TURN Appeals $11 Billion PG&E Bailout

Securitization—Just another word for a Bailout

TURN files in Court to reverse risky CPUC $11 billion PG&E Bailout

The Utility Reform Network filed a challenge in the State Court of Appeals on September 10 to reverse the May 6 California Public Utilities Commission approval of a $7.5 billion bond financing securitization scheme that requires ratepayers to be responsible for $11 billion in principal, interest, and financing fees over the next 30 years.
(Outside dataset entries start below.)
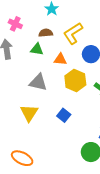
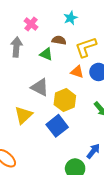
orange triangle: (60, 59) -> (77, 72), moved
yellow hexagon: (75, 80) -> (65, 100), moved
blue square: (64, 115) -> (57, 126), size x1.5

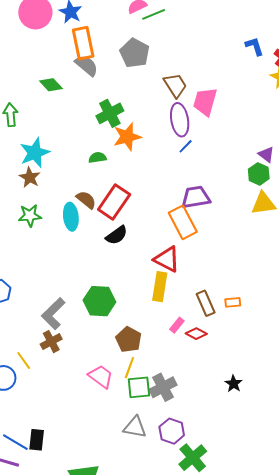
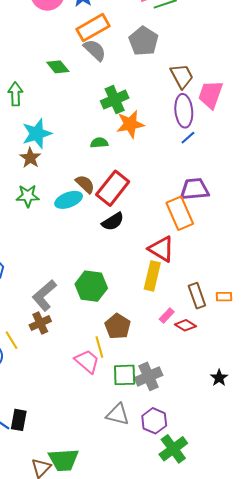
orange rectangle: (83, 43) -> (93, 28), turned 68
cyan ellipse: (71, 217) -> (69, 200), turned 72
yellow line: (129, 368) -> (99, 347), moved, turned -40

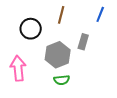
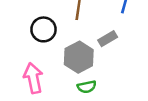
gray rectangle: (83, 42) -> (108, 39), turned 49

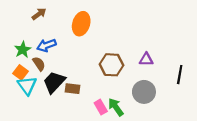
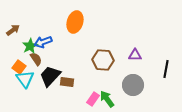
brown arrow: (39, 14) -> (13, 30), moved
green star: (23, 50) -> (30, 46), moved
pink rectangle: (101, 107) -> (93, 99), turned 64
Ratepayers would be on the hook to cover monthly bond payments, and be reimbursed by shareholders only if PG&E returns a profit.

Bond financing violates AB 1054 ratepayer neutrality protections

TURN is asking the Court of Appeals to rule that the CPUC–approved bond financing of PG&E wildfire debt violates ratepayer neutrality protections in AB 1054 that protected ratepayers from 2017 and 2018 wildfire costs that drove PG&E into bankruptcy. While PG&E claims that shareholders would provide customer credits to offset utility bill increases caused by ratepayer bond payments, customers would have an iron clad responsibility for making bond payments, whether or not PG&E shareholders earn sufficient profits to provide the credits to customers.

Ratepayers on hook for 30 years, even if shareholders’ funds run dry

PG&E promises, but does not guarantee, that it will fully reimburse ratepayers for 30 years. Ratepayers have an irrevocable responsibility for monthly bond payments, whether or not PG&E shareholders earn sufficient profits to provide the credits to customers. If another series of catastrophic wildfires, such as the current Dixie Fire, eliminates profits, shareholder responsibility vanishes, and ratepayers end up with full responsibility for bailing out PG&E.

PG&E is already asking ratepayers to cover $18 billion increase

PG&E has recently submitted a General Rate Case increase requesting a revenue increase of $18 billion over the next four years that would increase typical residential bills by $660 a year by 2026. In addition, PG&E is planning to request that ratepayers cover billions more for wildfire mitigation, as well as unknown billions for undergrounding 10,000 miles of electrical lines.

Court of Appeals must require CPUC to comply with AB 1054

TURN is requesting that the Court of Appeals reverse CPUC approval of the PG&E bond financing and require that any future bond financing for 2017 and 2018 wildfire costs contain the same iron clad guarantee that shareholders reimburse ratepayers for bond payments as ratepayers have to make monthly bond payments.